| YOUR OBJECTIVE |
Copy each line of the data beneath in which the word "empresas" appears.

| SUPPLIED MATERIAL |
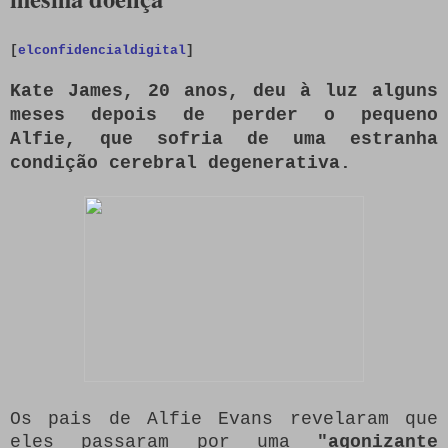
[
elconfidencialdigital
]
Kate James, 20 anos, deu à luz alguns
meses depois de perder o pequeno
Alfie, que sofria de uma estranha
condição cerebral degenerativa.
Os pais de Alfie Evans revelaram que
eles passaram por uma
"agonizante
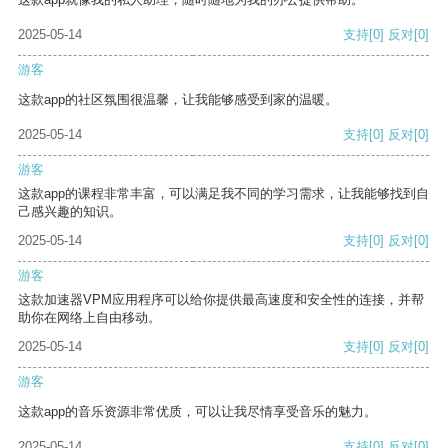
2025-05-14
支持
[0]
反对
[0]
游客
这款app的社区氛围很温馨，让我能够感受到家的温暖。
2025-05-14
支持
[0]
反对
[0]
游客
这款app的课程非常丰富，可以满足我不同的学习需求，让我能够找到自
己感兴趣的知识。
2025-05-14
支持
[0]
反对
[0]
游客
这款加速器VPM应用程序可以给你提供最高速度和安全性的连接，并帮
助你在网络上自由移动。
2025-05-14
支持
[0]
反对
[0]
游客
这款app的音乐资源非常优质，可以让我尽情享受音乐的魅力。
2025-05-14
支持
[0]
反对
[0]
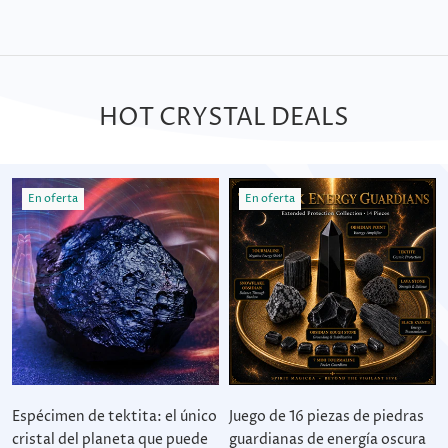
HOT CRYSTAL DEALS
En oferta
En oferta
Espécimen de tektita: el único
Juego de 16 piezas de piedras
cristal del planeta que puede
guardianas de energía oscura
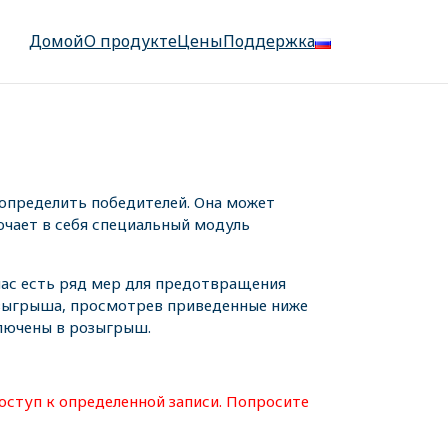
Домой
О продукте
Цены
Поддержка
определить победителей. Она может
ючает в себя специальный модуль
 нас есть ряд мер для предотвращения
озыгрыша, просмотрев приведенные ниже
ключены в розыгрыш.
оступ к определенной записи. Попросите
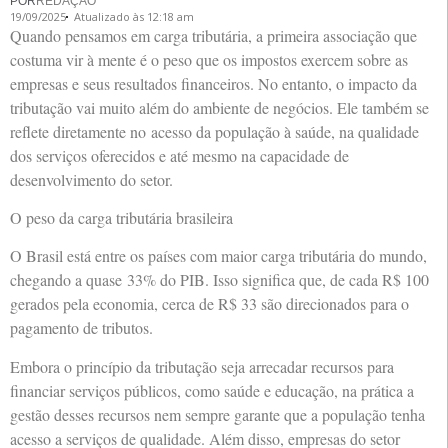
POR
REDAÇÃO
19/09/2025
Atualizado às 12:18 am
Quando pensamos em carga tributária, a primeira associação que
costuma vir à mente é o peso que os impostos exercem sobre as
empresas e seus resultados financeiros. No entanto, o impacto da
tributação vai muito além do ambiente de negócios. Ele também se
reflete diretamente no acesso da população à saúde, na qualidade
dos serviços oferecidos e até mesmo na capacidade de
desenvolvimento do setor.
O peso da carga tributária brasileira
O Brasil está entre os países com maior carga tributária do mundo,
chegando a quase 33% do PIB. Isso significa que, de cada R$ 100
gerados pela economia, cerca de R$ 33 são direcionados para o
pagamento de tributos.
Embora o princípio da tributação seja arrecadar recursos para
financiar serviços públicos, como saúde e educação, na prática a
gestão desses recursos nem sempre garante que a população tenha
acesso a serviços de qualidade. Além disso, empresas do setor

| OUTPUT FOR THIS TASK |
empresas e seus resultados financeiros. No entanto, o impacto da
acesso a serviços de qualidade. Além disso, empresas do setor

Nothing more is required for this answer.